Somehow, Sev was darting around the thing, and somehow, Koriel understood that the dragon was reeling in pain, or the closest simulacra such a thing could understand as pain. He struck with blades of the same crystals that glowed and hummed near her, shearing off chunks of black silver that quickly evaporated.
It did not take long after that for the amorphous being to let out an electro-shriek that cracked the ground around the tech-priests before it fell from the heavens. Sev was riding atop it, blades buried in the central mass and an image formed in Koriel's mind of a giant, shredded heart being skewered by them.
The crater where the old mines used to be exploded in a cloud of dirt and rock once more as the undefined dragon crashed into its former lair. Koriel and the others instinctively made to run towards the point of impact, but were stopped by the Nexus soldiers. “You’re not warded correctly to leave.”
Nevertheless, Adept Ve-Ching managed to slip out, taking all of four steps beyond the protective circle before letting out an aborted scream as the metal in his body began flowing like wax out of his body to form a fractal mandala of triangles and hexagons. His fleshy remains hovered in the air as the symmetrical pattern expanded out of him into wire-thin strands, until finally the filigree just snapped and both metal and bloody flesh fell onto the ground in a messy splatter.
Koriel and her colleagues stopped trying to get past their captors after that. Instead, they tentatively left the safety of the circle drawn on the ground after each was daubed in green crystalline powder. They meekly followed after the Nexus soldiers to the edge of the new crater, feeling an unfathomable pressure, an unknown power radiating as they drew closer.
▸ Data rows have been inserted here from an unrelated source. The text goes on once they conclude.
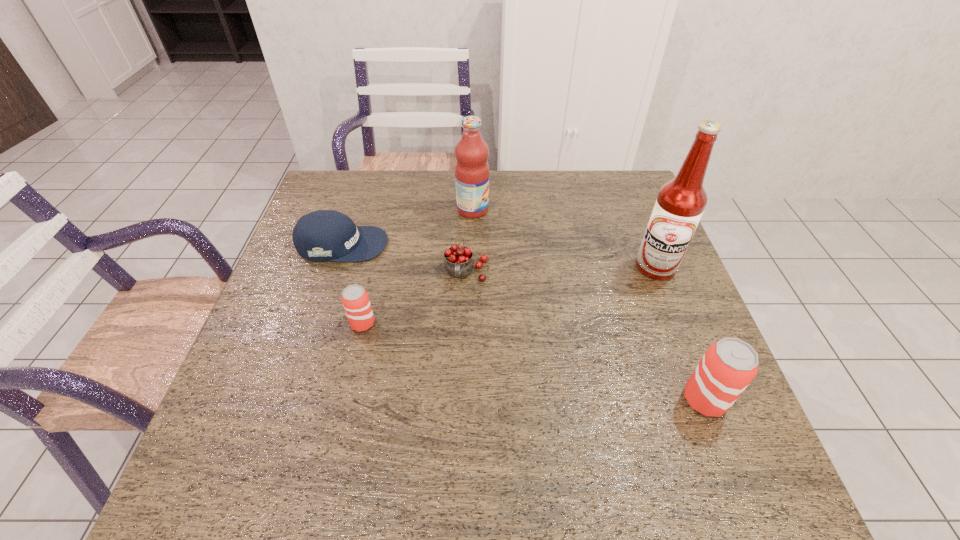 Find the location of `vacant space that satisfies the following two spatial constraints: 1. on the front-facing side of the baseball cap; 2. on the back side of the taller beer can`. vacant space that satisfies the following two spatial constraints: 1. on the front-facing side of the baseball cap; 2. on the back side of the taller beer can is located at coordinates (292, 400).

I want to click on blank area in the image that satisfies the following two spatial constraints: 1. on the front label of the farthest object; 2. on the front side of the shorter beer can, so click(x=470, y=323).

I want to click on free space that satisfies the following two spatial constraints: 1. on the front side of the nearest object; 2. on the left side of the farther beer can, so click(x=345, y=400).

Locate an element on the screen. This screenshot has height=540, width=960. vacant space that satisfies the following two spatial constraints: 1. on the front label of the fruit juice; 2. on the back side of the right beer can is located at coordinates click(x=469, y=400).

Find the location of a particular element. This screenshot has width=960, height=540. vacant area that satisfies the following two spatial constraints: 1. on the back side of the taller beer can; 2. on the front-facing side of the baseball cap is located at coordinates (644, 244).

Where is `vacant space that satisfies the following two spatial constraints: 1. on the back side of the right beer can; 2. on the front-facing side of the baseball cap`? vacant space that satisfies the following two spatial constraints: 1. on the back side of the right beer can; 2. on the front-facing side of the baseball cap is located at coordinates (644, 244).

What are the coordinates of `free space that satisfies the following two spatial constraints: 1. on the front label of the fourth shortest object; 2. on the left side of the fruit juice` in the screenshot? It's located at (469, 400).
Peeking over the edge, the adept found the other Nexus soldiers scanning the perimeter, while Sev stood over the flickering, pixelating form of a humanoid giant. Sev noticed the audience above and floated up to meet them. Koriel took several involuntary steps back as she realized that the overwhelming power radiated from the ruler of the Nexus. Something inside her told her to kneel, to prostrate herself, to beg for mercy as his radiant gaze fell upon them.
His voice was mocking and contemptuous. “Kindly wait while the site is cleansed of metanatural pollution. You will have access to your Omnissiah soon enough.”